The other panel that impressed me consisted of three papers on different Welsh-American settlers, who achieved fame/notoriety to some degree or other. Wyn James from Cardiff spoke on Evan Rowland Jones, a Welshman who had a distinguished career in the Northern Yankee army during the Civil War, reaching the rank of Major, before returning home and representing Carmarthen Boroughs for the Liberal Party in the 1890s. Bill Jones, again of Cardiff, spoke on John Griffith, 'Gohebydd', a journalist for Baner ac Amserau Cymru whose letters from post-Civil war America were influential in Wales, particularly in the run-up to the 1868 Reform Act. But the most interesting of all was John Ellis' paper on Owen Rhoscomyl, a remarkable figure who spent much of the 1880s on the America Frontier living the life of a outlaw, before returning to Wales, serving in the Boer War, and being behind much of the faux pagentry at the enthronment of George, son of Edward VII, as Prince of Wales in 1906, and the National Pageant of Wales, a cheesy re-enactment of some of the more glorious moments in early Welsh history, held in Cardiff in 1909.

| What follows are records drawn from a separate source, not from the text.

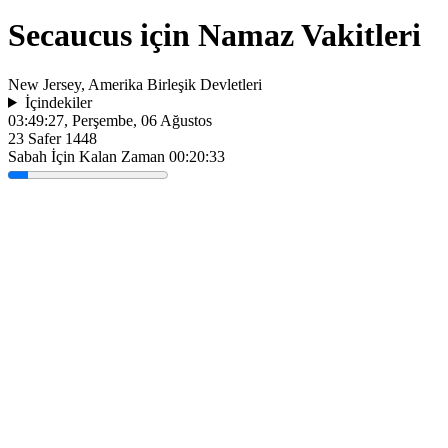
Secaucus için Namaz Vakitleri
New Jersey, Amerika Birleşik Devletleri
İçindekiler
03:49:27
, Perşembe, 06 Ağustos
23 Safer 1448
Sabah İçin Kalan Zaman
00:20:33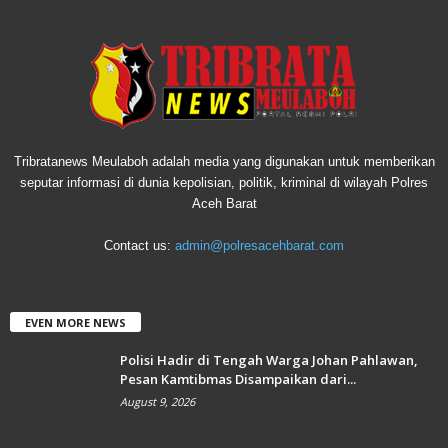
Tribratanews Meulaboh adalah media yang digunakan untuk memberikan
seputar informasi di dunia kepolisian, politik, kriminal di wilayah Polres
Aceh Barat
Contact us:
admin@polresacehbarat.com
EVEN MORE NEWS
Polisi Hadir di Tengah Warga Johan Pahlawan,
Pesan Kamtibmas Disampaikan dari...
August 9, 2026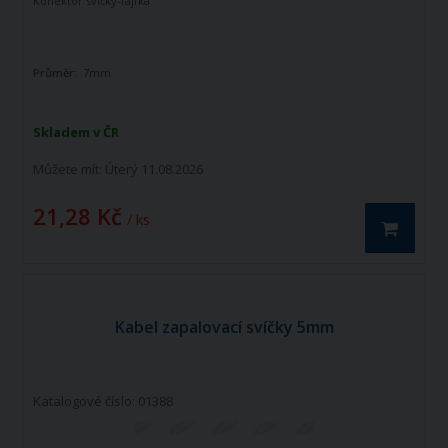
Konektor svíčky-fajfka
Průměr:
7mm
Skladem v ČR
Můžete mít:
Úterý 11.08.2026
21,28 Kč
/ ks
Kabel zapalovací svíčky 5mm
Katalogové číslo: 01388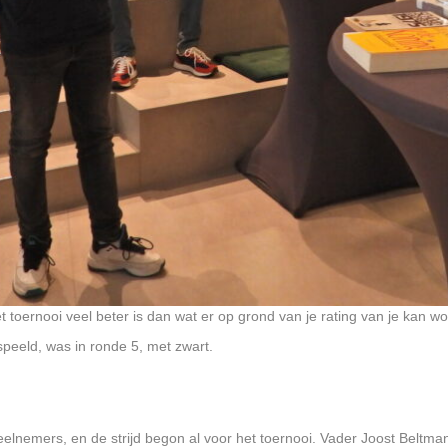
het toernooi veel beter is dan wat er op grond van je rating van je kan 
peeld, was in ronde 5, met zwart.
nemers, en de strijd begon al voor het toernooi. Vader Joost Beltman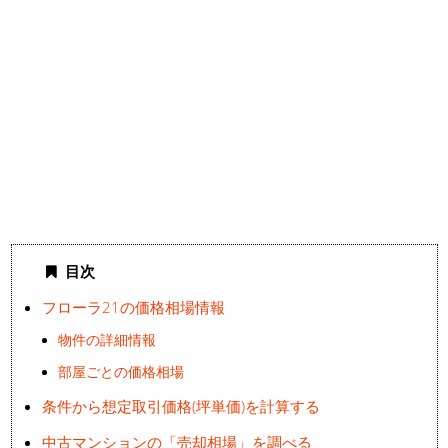
目次
フローラ21の価格相場情報
物件の詳細情報
部屋ごとの価格相場
条件から想定取引価格(坪単価)を計算する
中古マンションの「売却相場」を調べる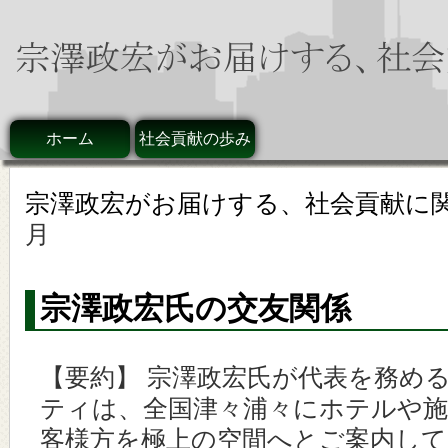
ホーム
社会貢献の歩み
宗澤政宏がお届けする、社会貢献に
月
宗澤政宏氏の交友関係
【要約】 宗澤政宏氏が代表を務め
ティは、全国津々浦々にホテルや
客様方を極上の空間へとご案内し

So a mixed conference, but a few real highlights!
We had a couple of days for sight-seeing then. Got pretty close to the White House, did the National Mall and its various monuments, and went in a couple of the big national museums, the one dedicated to Native Americans, which I thought a bit of a disapointment - didnt really give much history, for obvious reasons I guess, and the National Museum of American History, which was better - had the actual Star Spangled Banner and a really interesting section on Abraham Lincoln.
I've another trip to the States pencilled in for January 2011 - this time its the American Society for Church History conference at Boston. I'm part of a panel to showcase a new publication, the Oxford History of the British Sermon, to which I'm contributing. I think I've said I'll give a paper on George Whitefield and his role in forming modern evangelical preaching.